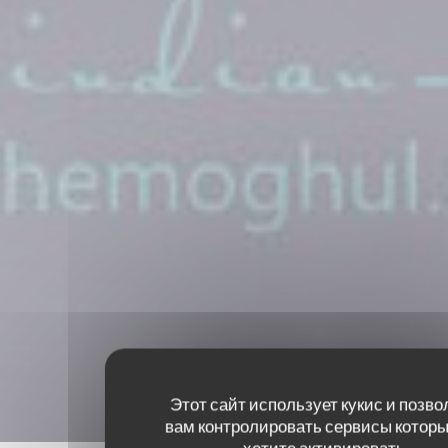
Этот сайт использует кукис и позво
вам контролировать сервисы которы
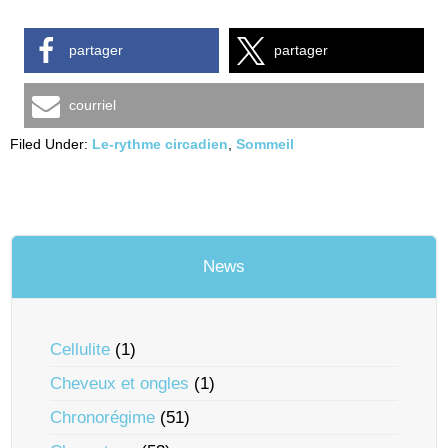
partager
partager
courriel
Filed Under:
Le-rythme circadien
,
Sommeil
News
Cellulite
(1)
Cheveux et ongles
(1)
Chronorégime
(51)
....
— REQUIRED WORK —
Drop the pictures; repeat each entry above exactly.

— SOLUTION BELOW —
Этот сайт использует кукис и позво
вам контролировать сервисы которы
partager
partager
courriel
Filed Under:
Le-rythme circadien
,
Sommeil
News
Cellulite
(1)
Cheveux et ongles
(1)
Chronorégime
(51)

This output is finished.